__Exercise details__:
Word for word, copy all the data and drop the pictures.

***** The records

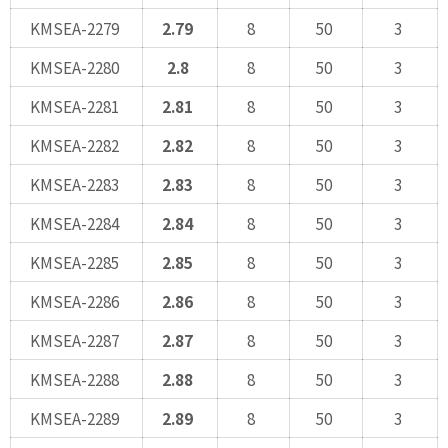
KMSEA-2279
2.79
8
50
3
KMSEA-2280
2.8
8
50
3
KMSEA-2281
2.81
8
50
3
KMSEA-2282
2.82
8
50
3
KMSEA-2283
2.83
8
50
3
KMSEA-2284
2.84
8
50
3
KMSEA-2285
2.85
8
50
3
KMSEA-2286
2.86
8
50
3
KMSEA-2287
2.87
8
50
3
KMSEA-2288
2.88
8
50
3
KMSEA-2289
2.89
8
50
3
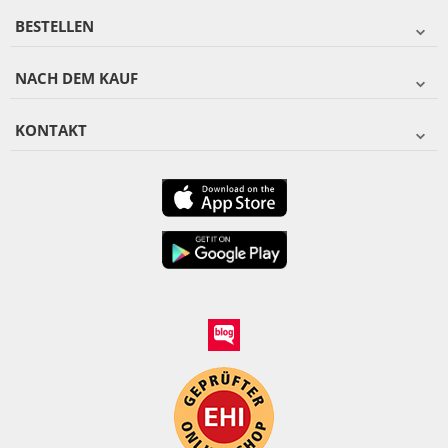
BESTELLEN
NACH DEM KAUF
KONTAKT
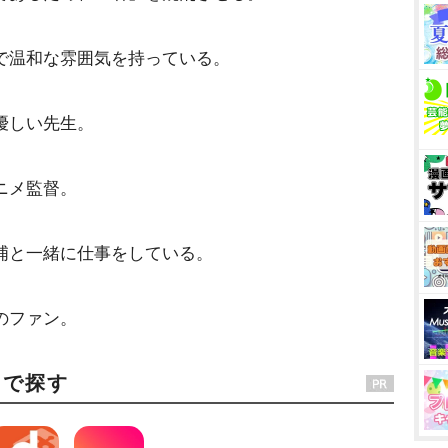
で温和な雰囲気を持っている。
優しい先生。
ニメ監督。
浦と一緒に仕事をしている。
のファン。
スで探す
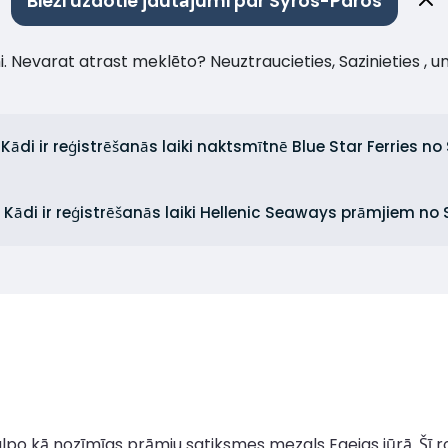
Bieži uzdotie jautājumi par Syros-Paros
umi. Nevarat atrast meklēto? Neuztraucieties, Sazinieties , 
Kādi ir reģistrēšanās laiki naktsmītnē Blue Star Ferries no
Kādi ir reģistrēšanās laiki Hellenic Seaways prāmjiem no
, kalpo kā nozīmīgs prāmju satiksmes mezgls Egejas jūrā. Šī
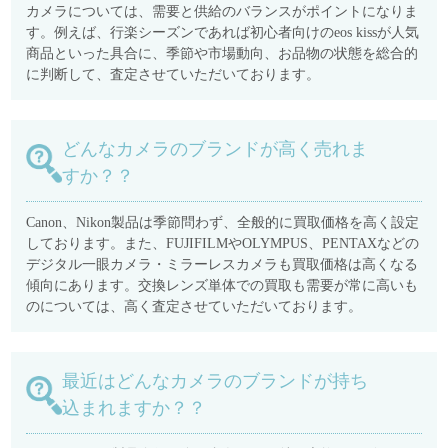
カメラについては、需要と供給のバランスがポイントになりま
す。例えば、行楽シーズンであれば初心者向けのeos kissが人気
商品といった具合に、季節や市場動向、お品物の状態を総合的
に判断して、査定させていただいております。
どんなカメラのブランドが高く売れま
すか？？
Canon、Nikon製品は季節問わず、全般的に買取価格を高く設定
しております。また、FUJIFILMやOLYMPUS、PENTAXなどの
デジタル一眼カメラ・ミラーレスカメラも買取価格は高くなる
傾向にあります。交換レンズ単体での買取も需要が常に高いも
のについては、高く査定させていただいております。
最近はどんなカメラのブランドが持ち
込まれますか？？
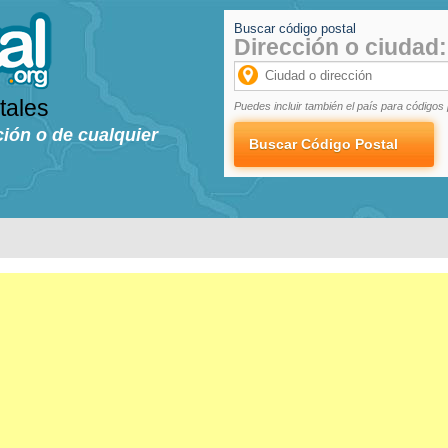
Buscar código postal
Dirección o ciudad:
tales
Puedes incluir también el país para códigos 
ción o de cualquier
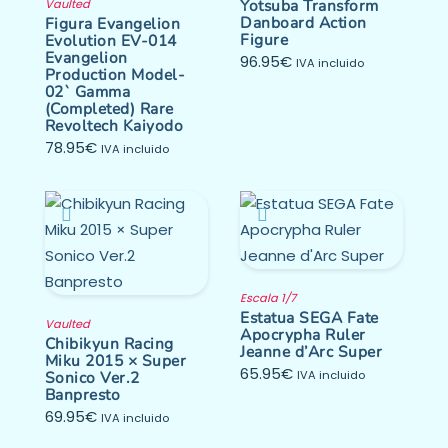
Yotsuba Transform
Vaulted
Danboard Action
Figura Evangelion
Figure
Evolution EV-014
Evangelion
96.95
€
IVA incluido
Production Model-
02` Gamma
(Completed) Rare
Revoltech Kaiyodo
78.95
€
IVA incluido
Escala 1/7
Estatua SEGA Fate
Vaulted
Apocrypha Ruler
Chibikyun Racing
Jeanne d’Arc Super
Miku 2015 × Super
65.95
€
Sonico Ver.2
IVA incluido
Banpresto
69.95
€
IVA incluido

**********

__Reply__:
KMSEA-2279
2.79
8
50
3
KMSEA-2280
2.8
8
50
3
KMSEA-2281
2.81
8
50
3
KMSEA-2282
2.82
8
50
3
KMSEA-2283
2.83
8
50
3
KMSEA-2284
2.84
8
50
3
KMSEA-2285
2.85
8
50
3
KMSEA-2286
2.86
8
50
3
KMSEA-2287
2.87
8
50
3
KMSEA-2288
2.88
8
50
3
KMSEA-2289
2.89
8
50
3
BESTELLEN
NACH DEM KAUF
KONTAKT
で温和な雰囲気を持っている。
優しい先生。
ニメ監督。
浦と一緒に仕事をしている。
のファン。
スで探す
Bieži uzdotie jautājumi par Syros-Paros
umi. Nevarat atrast meklēto? Neuztraucieties, Sazinieties , 
Kādi ir reģistrēšanās laiki naktsmītnē Blue Star Ferries no
Kādi ir reģistrēšanās laiki Hellenic Seaways prāmjiem no
, kalpo kā nozīmīgs prāmju satiksmes mezgls Egejas jūrā. Šī
カメラについては、需要と供給のバランスがポイントになりま
す。例えば、行楽シーズンであれば初心者向けのeos kissが人気
商品といった具合に、季節や市場動向、お品物の状態を総合的
に判断して、査定させていただいております。
どんなカメラのブランドが高く売れま
すか？？
Canon、Nikon製品は季節問わず、全般的に買取価格を高く設定
しております。また、FUJIFILMやOLYMPUS、PENTAXなどの
デジタル一眼カメラ・ミラーレスカメラも買取価格は高くなる
傾向にあります。交換レンズ単体での買取も需要が常に高いも
のについては、高く査定させていただいております。
最近はどんなカメラのブランドが持ち
込まれますか？？
Buscar código postal
Dirección o ciudad:
tales
Puedes incluir también el país para códigos 
ción o de cualquier
Yotsuba Transform
Vaulted
Danboard Action
Figura Evangelion
Figure
Evolution EV-014
Evangelion
96.95
€
IVA incluido
Production Model-
02` Gamma
(Completed) Rare
Revoltech Kaiyodo
78.95
€
IVA incluido
Escala 1/7
Estatua SEGA Fate
Vaulted
Apocrypha Ruler
Chibikyun Racing
Jeanne d’Arc Super
Miku 2015 × Super
65.95
€
Sonico Ver.2
IVA incluido
Banpresto
69.95
€
IVA incluido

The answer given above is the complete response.